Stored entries

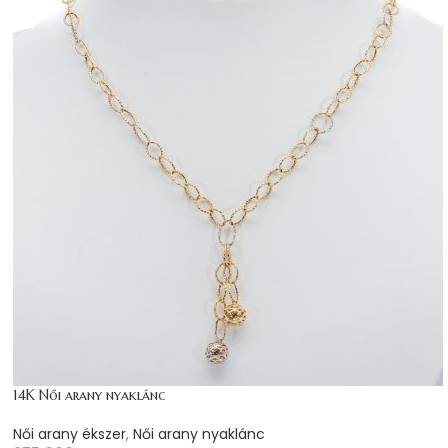
14K Női arany nyaklánc
Női arany ékszer
,
Női arany nyaklánc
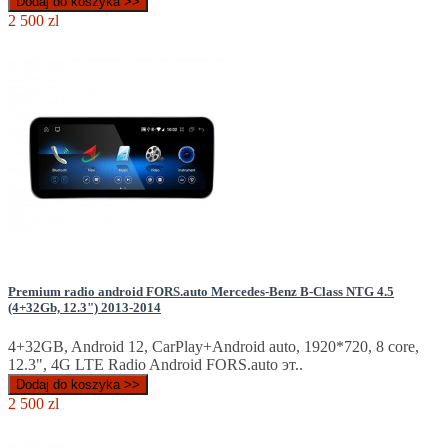
Dodaj do koszyka >>
2 500 zl
Premium radio android FORS.auto Mercedes-Benz B-Class NTG 4.5
(4+32Gb, 12.3") 2013-2014
4+32GB, Android 12, CarPlay+Android auto, 1920*720, 8 core,
12.3", 4G LTE Radio Android FORS.auto эт..
Dodaj do koszyka >>
2 500 zl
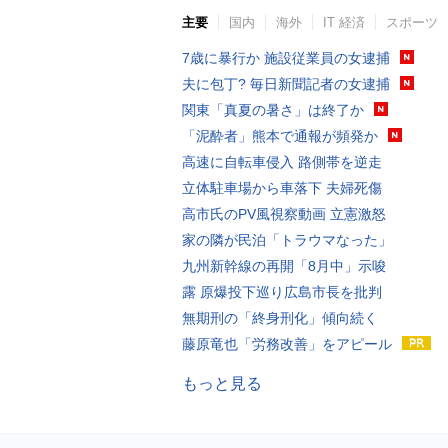
主要
国内
海外
IT 経済
スポーツ
7歳に暴行か 施設従業員の女逮捕
夫に包丁? 毎日新聞記者の女逮捕
関東「真夏の暑さ」は終了か
「泥酔者」熊本で通報が頻発か
高速に自転車侵入 路側帯を逆走
立体駐車場から車落下 夫婦死傷
高市氏のPV風視察動画 立憲激怒
家の隣が民泊「トラウマなった」
九州新幹線の再開「8月中」示唆
露 原爆投下巡り広島市長を批判
無期刑の「終身刑化」傾向続く
藤原竜也「労務改善」をアピール
もっと見る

> WHAT IS EXPECTED:
For the data above, return an exact copy that contains no pictures.

> SOLUTION TO THIS PROBLEM:
14K Női arany nyaklánc
Női arany ékszer
,
Női arany nyaklánc
Dodaj do koszyka >>
2 500 zl
Premium radio android FORS.auto Mercedes-Benz B-Class NTG 4.5
(4+32Gb, 12.3") 2013-2014
4+32GB, Android 12, CarPlay+Android auto, 1920*720, 8 core,
12.3", 4G LTE Radio Android FORS.auto эт..
Dodaj do koszyka >>
2 500 zl
主要
国内
海外
IT 経済
スポーツ
7歳に暴行か 施設従業員の女逮捕
夫に包丁? 毎日新聞記者の女逮捕
関東「真夏の暑さ」は終了か
「泥酔者」熊本で通報が頻発か
高速に自転車侵入 路側帯を逆走
立体駐車場から車落下 夫婦死傷
高市氏のPV風視察動画 立憲激怒
家の隣が民泊「トラウマなった」
九州新幹線の再開「8月中」示唆
露 原爆投下巡り広島市長を批判
無期刑の「終身刑化」傾向続く
藤原竜也「労務改善」をアピール
もっと見る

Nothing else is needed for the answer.